While they were chanting, little Gwineeboo kept crying, and would not

be comforted. Soon came a few big drops of rain, then a big wind, and

as that lulled, more rain. Then came thunder and lightning, the air

grew bitterly cold, and there came a pitiless hailstorm, hailstones

bigger than a duck's egg fell, cutting the leaves from the trees and

bruising their bark. Gidgereegah and Quarrian came running over to the

dardurr and begged the women to let them in.

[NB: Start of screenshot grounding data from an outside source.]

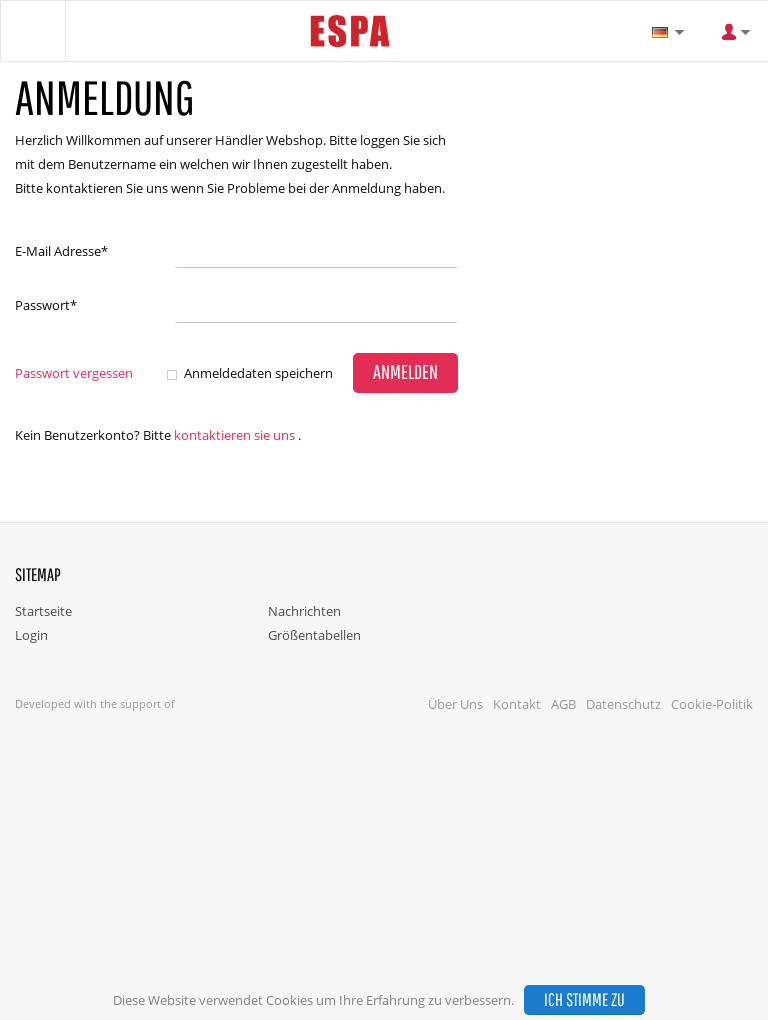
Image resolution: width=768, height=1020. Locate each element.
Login (31, 635)
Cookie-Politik (712, 704)
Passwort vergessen (74, 373)
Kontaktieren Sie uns (234, 435)
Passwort (46, 305)
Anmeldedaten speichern (258, 373)
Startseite (43, 611)
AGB (563, 704)
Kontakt (517, 704)
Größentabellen (314, 635)
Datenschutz (623, 704)
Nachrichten (304, 611)
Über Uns (455, 704)
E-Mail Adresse (61, 251)
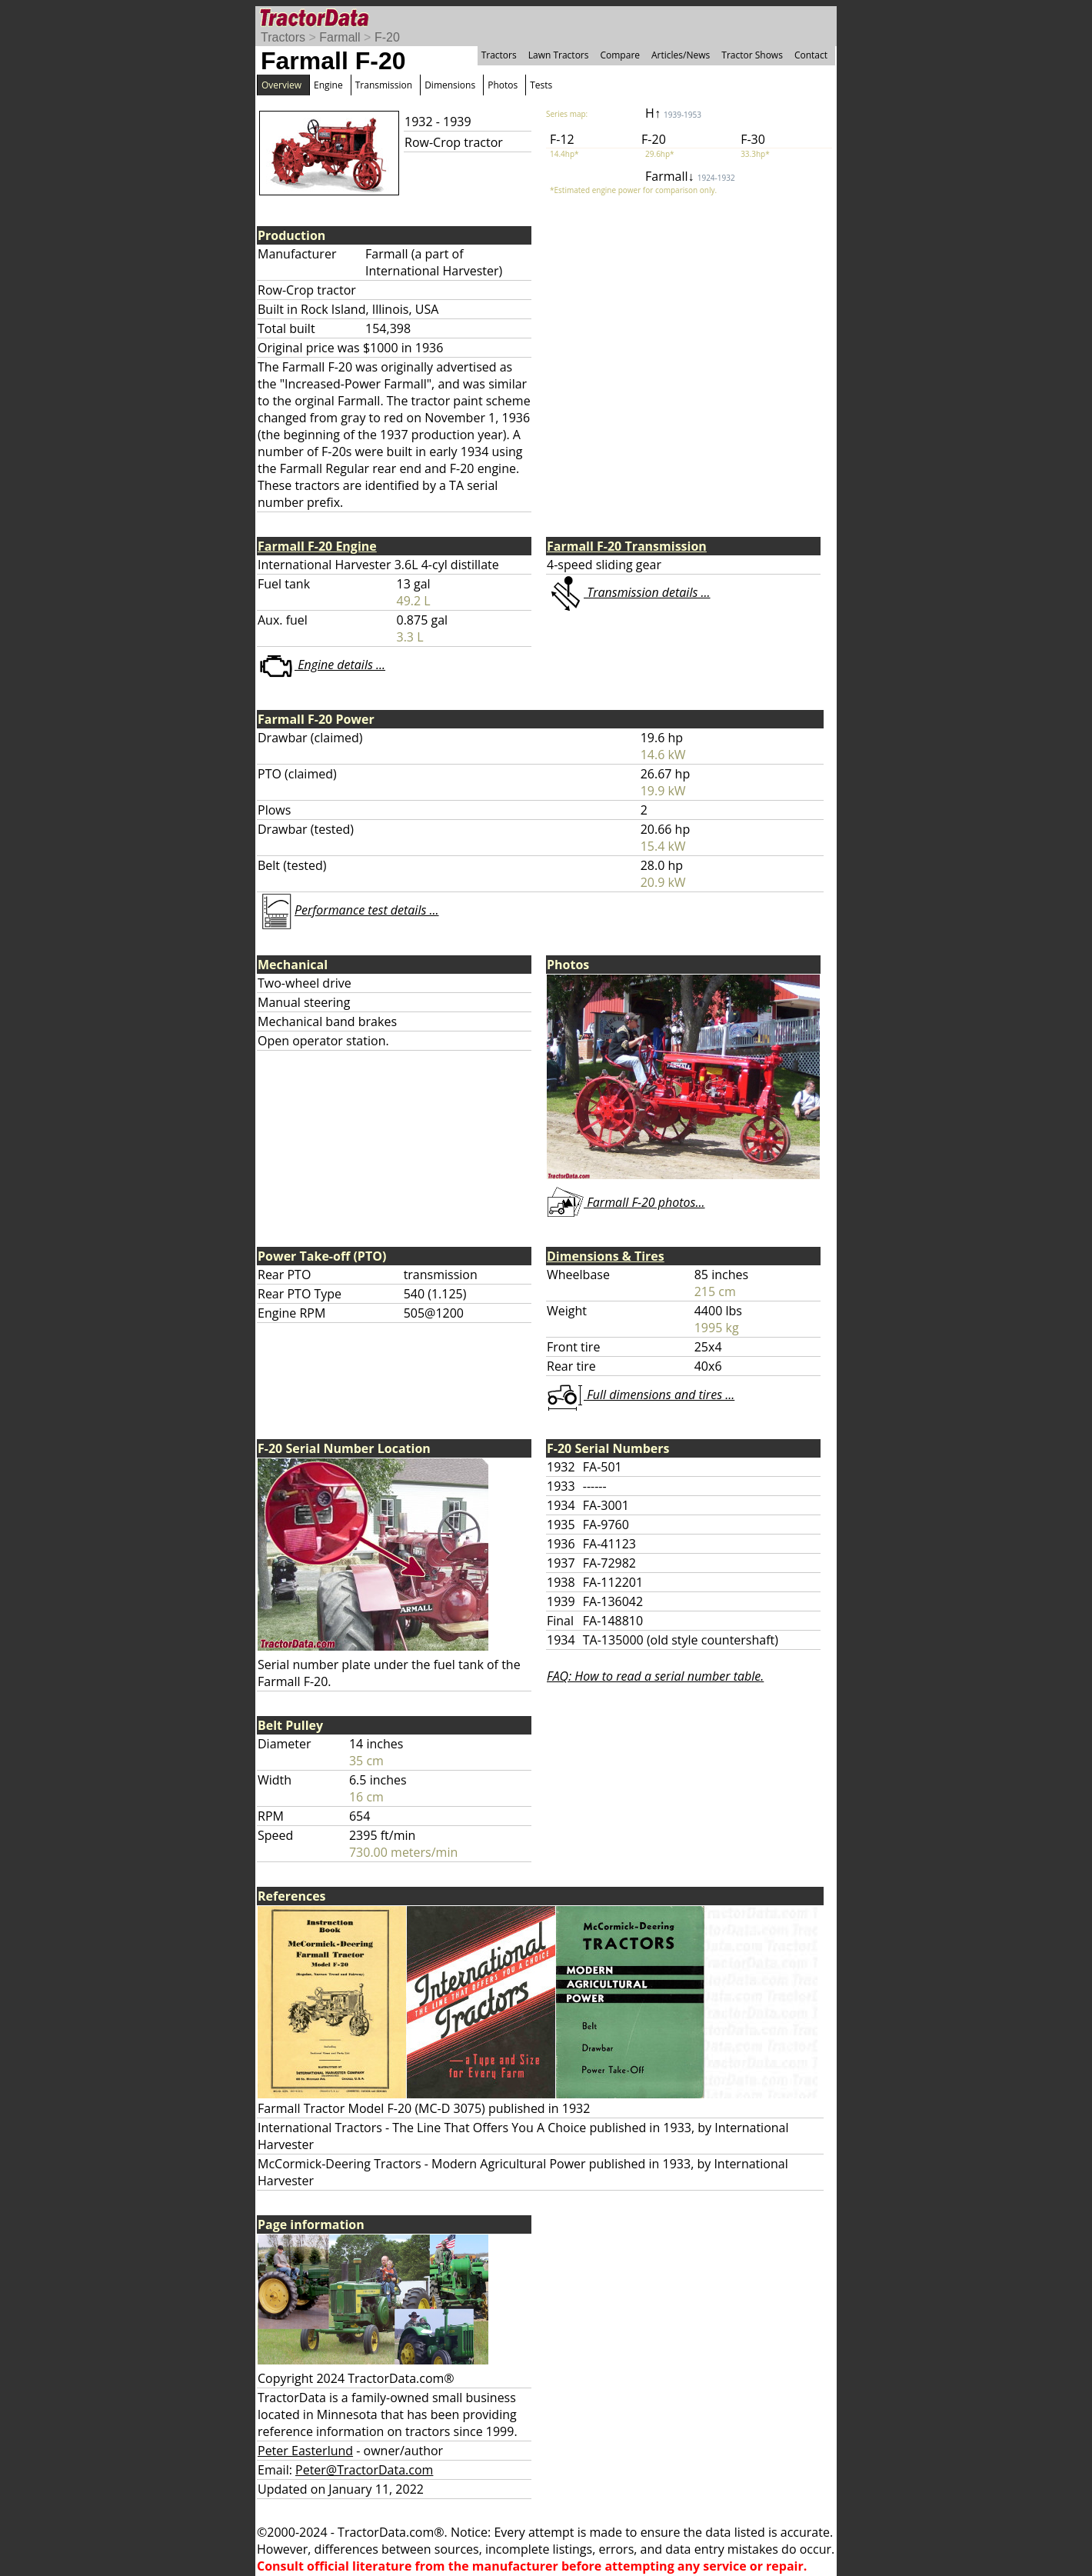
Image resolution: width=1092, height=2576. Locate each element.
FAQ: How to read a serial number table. (655, 1676)
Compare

" No," shrieked Gwineeboo above the storm, "there was no kangaroo meat

for us: there is no dardurr shelter for you. Ask shelter of the hawks

whom ye fed." The men begged to be let in, said they would hunt again

and get kangaroo for the women, not one but many. "No," again shrieked

the women. "You would not even listen to the crying of a little child;

it is better such as you should perish." And fiercer raged the storm

and louder sang the women:



"Moogaray, Moogaray, May, May,

Eehu, Eehu, Doongarah."



So long and so fierce was the storm that the young men must have

perished had they not been changed into birds. First they were changed

into birds and afterwards into stars in the sky, where they now are,

Gidgereegah and Ouarrian with the kangaroo between them, still bearing

the names that they bore on the earth.